Skip to content

yatish27/salesforce_bulk_api

Repository files navigation

Salesforce-Bulk-Api

Gem Version

Table of Contents

Overview

SalesforceBulkApi is a Ruby wrapper for the Salesforce Bulk API. It is rewritten from salesforce_bulk and adds several missing features, making it easier to perform bulk operations with Salesforce from Ruby applications.

Key features:

  • Support for all Bulk API operations (create, update, upsert, delete, query)
  • Comprehensive error handling
  • Job and batch status monitoring
  • Event listening for job lifecycle
  • API call throttling and monitoring
  • Performance optimized string concatenation for large batches

Installation

Add this line to your application's Gemfile:

gem 'salesforce_bulk_api'

And then execute:

bundle install

Or install it directly:

gem install salesforce_bulk_api

Authentication

You can authenticate with Salesforce using either databasedotcom or restforce gems. Both support various authentication methods including username/password, OmniAuth, and OAuth2.
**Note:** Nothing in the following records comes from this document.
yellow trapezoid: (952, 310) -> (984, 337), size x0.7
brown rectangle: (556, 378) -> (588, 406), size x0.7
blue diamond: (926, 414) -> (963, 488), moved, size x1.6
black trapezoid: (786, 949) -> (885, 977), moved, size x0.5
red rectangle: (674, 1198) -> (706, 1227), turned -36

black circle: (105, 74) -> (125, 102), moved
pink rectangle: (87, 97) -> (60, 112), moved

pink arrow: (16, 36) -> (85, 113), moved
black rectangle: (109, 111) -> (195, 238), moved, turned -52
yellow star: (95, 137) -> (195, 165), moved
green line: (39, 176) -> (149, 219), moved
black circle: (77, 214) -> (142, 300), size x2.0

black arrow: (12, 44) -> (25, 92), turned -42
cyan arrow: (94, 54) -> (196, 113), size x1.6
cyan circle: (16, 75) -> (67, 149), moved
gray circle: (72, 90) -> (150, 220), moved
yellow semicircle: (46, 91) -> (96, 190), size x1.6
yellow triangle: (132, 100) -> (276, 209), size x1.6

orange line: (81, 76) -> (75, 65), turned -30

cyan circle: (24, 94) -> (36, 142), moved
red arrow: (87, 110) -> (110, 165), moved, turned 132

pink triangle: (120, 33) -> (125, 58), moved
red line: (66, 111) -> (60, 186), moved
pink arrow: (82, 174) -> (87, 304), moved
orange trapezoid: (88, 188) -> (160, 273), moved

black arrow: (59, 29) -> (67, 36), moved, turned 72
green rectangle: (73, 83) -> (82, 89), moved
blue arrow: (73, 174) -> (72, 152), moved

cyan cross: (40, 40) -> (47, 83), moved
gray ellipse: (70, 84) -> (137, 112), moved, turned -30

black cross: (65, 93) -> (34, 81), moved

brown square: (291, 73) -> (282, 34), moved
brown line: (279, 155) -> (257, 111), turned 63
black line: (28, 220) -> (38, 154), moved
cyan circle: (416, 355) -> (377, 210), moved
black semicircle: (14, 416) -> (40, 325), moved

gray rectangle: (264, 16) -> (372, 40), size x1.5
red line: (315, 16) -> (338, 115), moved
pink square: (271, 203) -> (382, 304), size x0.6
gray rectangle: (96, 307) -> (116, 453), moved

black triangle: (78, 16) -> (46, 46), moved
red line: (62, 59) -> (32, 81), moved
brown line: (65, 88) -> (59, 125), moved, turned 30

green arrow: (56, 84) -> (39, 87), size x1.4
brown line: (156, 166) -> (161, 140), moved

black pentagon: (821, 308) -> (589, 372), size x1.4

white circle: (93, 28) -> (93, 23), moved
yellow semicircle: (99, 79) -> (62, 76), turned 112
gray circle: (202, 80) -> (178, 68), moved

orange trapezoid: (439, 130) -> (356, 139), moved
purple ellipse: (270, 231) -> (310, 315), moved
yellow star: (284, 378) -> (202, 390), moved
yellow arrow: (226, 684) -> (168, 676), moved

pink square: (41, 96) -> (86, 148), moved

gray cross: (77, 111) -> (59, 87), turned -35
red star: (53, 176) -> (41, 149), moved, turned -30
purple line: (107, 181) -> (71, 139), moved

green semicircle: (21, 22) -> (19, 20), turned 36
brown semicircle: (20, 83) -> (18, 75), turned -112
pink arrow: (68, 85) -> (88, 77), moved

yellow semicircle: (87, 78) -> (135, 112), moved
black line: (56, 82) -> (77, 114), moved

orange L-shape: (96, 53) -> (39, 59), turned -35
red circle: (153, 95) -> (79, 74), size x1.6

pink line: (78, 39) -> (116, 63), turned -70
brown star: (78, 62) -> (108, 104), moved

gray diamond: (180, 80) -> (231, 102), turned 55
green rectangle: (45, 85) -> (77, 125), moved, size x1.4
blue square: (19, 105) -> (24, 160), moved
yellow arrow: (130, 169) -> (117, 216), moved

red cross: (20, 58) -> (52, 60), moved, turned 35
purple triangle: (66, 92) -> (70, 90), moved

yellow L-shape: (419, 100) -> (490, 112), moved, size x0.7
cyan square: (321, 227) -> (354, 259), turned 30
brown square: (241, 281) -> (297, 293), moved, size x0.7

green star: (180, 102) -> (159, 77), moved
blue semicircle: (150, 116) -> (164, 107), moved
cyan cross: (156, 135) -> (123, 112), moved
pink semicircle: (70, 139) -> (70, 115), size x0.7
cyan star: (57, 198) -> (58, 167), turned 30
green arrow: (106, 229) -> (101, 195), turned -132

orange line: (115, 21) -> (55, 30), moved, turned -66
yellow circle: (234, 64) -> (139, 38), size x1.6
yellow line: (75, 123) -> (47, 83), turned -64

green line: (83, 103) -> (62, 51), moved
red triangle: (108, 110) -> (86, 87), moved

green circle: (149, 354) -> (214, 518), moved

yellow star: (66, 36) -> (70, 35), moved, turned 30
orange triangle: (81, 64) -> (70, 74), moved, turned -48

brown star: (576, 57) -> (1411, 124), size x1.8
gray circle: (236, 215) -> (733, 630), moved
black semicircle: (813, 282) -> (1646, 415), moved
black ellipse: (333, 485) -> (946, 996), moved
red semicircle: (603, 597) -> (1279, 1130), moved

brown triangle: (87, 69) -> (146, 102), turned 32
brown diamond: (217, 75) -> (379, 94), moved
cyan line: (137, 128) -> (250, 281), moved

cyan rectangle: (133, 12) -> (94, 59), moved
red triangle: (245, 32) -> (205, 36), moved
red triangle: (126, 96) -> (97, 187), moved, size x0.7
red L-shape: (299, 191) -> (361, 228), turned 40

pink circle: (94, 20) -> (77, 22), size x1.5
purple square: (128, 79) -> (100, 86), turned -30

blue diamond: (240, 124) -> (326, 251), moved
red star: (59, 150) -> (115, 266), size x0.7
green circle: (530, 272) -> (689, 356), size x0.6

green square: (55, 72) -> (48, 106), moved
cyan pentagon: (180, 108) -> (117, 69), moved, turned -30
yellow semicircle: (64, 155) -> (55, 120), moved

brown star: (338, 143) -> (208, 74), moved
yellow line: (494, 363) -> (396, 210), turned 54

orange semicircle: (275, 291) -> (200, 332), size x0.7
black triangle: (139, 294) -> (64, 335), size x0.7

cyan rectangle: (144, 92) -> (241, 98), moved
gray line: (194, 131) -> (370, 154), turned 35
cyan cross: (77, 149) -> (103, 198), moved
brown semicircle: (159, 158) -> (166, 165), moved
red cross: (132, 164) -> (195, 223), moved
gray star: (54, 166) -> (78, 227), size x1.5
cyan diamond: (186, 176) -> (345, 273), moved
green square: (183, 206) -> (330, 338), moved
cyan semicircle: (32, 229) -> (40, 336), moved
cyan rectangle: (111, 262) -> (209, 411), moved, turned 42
Please refer to the documentation of these gems for detailed authentication options:

Authentication Examples

Using Databasedotcom:

require 'salesforce_bulk_api'

client = Databasedotcom::Client.new(
  client_id: SFDC_APP_CONFIG["client_id"],
  client_secret: SFDC_APP_CONFIG["client_secret"]
)
client.authenticate(
  token: " ",
  instance_url: "http://na1.salesforce.com"
)

salesforce = SalesforceBulkApi::Api.new(client)

Using Restforce:

require 'salesforce_bulk_api'

client = Restforce.new(
  username: SFDC_APP_CONFIG['SFDC_USERNAME'],
  password: SFDC_APP_CONFIG['SFDC_PASSWORD'],
  security_token: SFDC_APP_CONFIG['SFDC_SECURITY_TOKEN'],
  client_id: SFDC_APP_CONFIG['SFDC_CLIENT_ID'],
  client_secret: SFDC_APP_CONFIG['SFDC_CLIENT_SECRET'],
  host: SFDC_APP_CONFIG['SFDC_HOST']
)
client.authenticate!

salesforce = SalesforceBulkApi::Api.new(client)

Usage

Basic Operations

Create/Insert Records

new_account = { "name" => "Test Account", "type" => "Other" }
records_to_insert = [new_account]

# Basic usage
result = salesforce.create("Account", records_to_insert)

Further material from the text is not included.